Incorporation of aniline tetramer into alginate-grafted-polyacrylamide as polymeric binder for high-capacity silicon/graphite anodes

Abstract

• Water-soluble copolymer binder with conductive aniline-oligomers is synthesized. • Alg- g -PAMAT binders exhibit stable cyclic capacity due to their good conductivity. • The balance between adhesion and conductivity is determined on Alg- g -PAMAT binder. • An optimized Alg- g -PAMAT binder helps to deliver a high capacity of 701.2 mAh g −1 . Progress in the performance of high-capacity silicon anodes has been made with a variety of material designs. In this study, a new design on polymeric binder is proposed for the high-capacity anodes. The effective addition of conductive aniline oligomers to adhesive alginate- graft -polyacrylamide binder improves the performance of the silicon/graphite composite electrodes. To do this, three-step in situ polymerization is adopted to synthesize adhesive and conductive alginate- graft -poly(acrylamide- co -acrylamide aniline tetramer).
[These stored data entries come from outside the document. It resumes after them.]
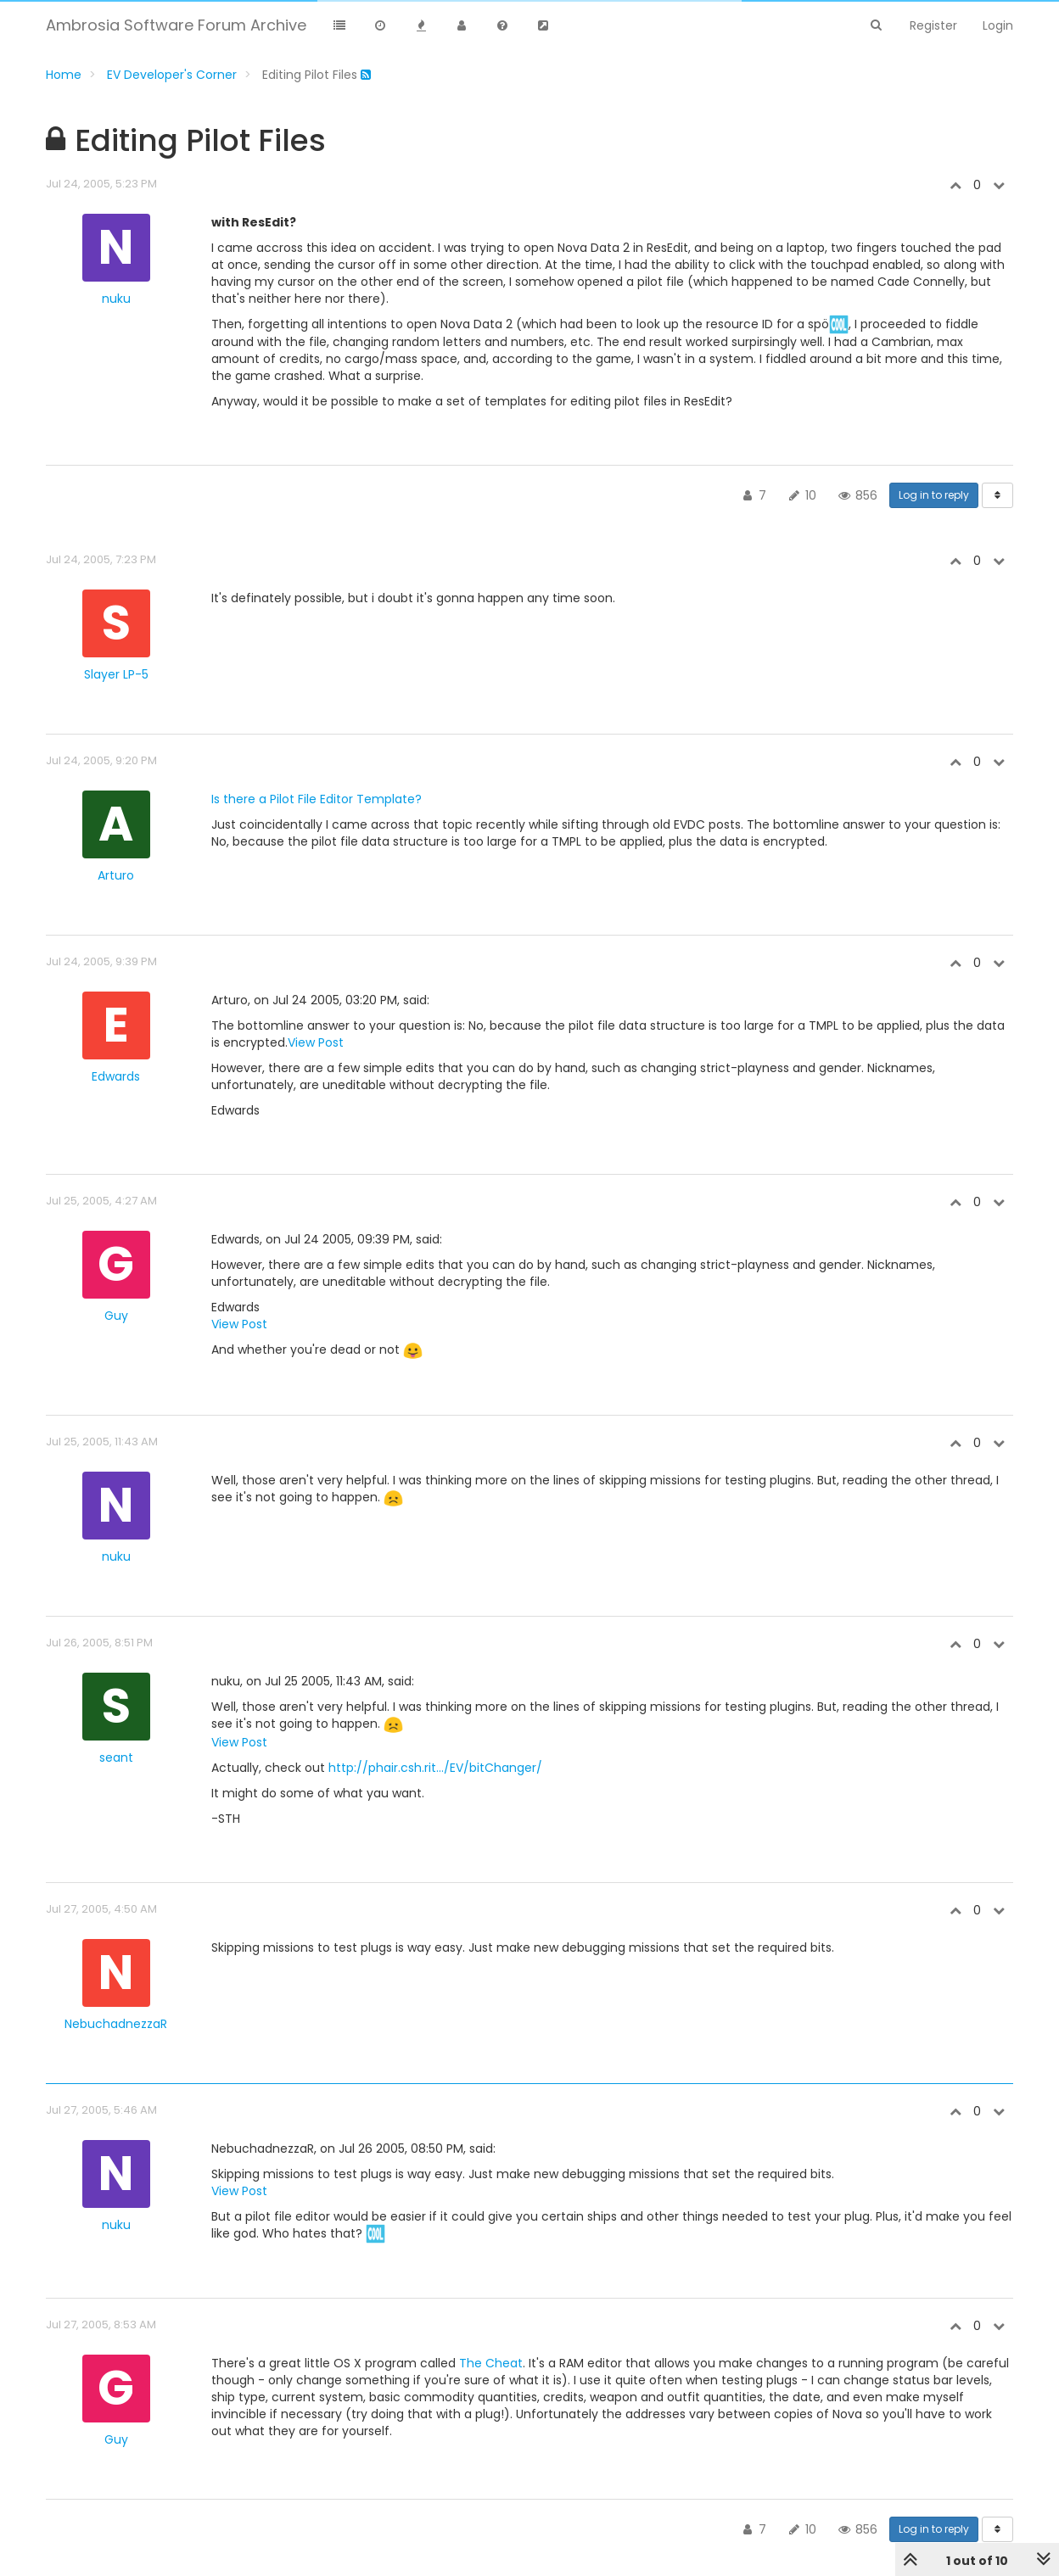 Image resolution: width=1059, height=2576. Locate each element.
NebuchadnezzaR (115, 2023)
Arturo (116, 875)
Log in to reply (934, 495)
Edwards (116, 1076)
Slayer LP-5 (116, 674)
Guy (116, 1315)
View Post (316, 1042)
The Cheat (491, 2363)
A small amount of aniline tetramer added to the binder, of 1.25 wt%, is enough to enhance electronic and ionic transport through the silicon-based anode, while maintaining electrode adhesion. Consequently, the silicon/graphite electrode containing the alginate- graft -poly(acrylamide- co -acrylamide aniline tetramer) binder shows 701.2 mAh g −1 after 200 cycles with excellent cyclic stability. This is significantly greater performance than that of the commercial graphite electrodes.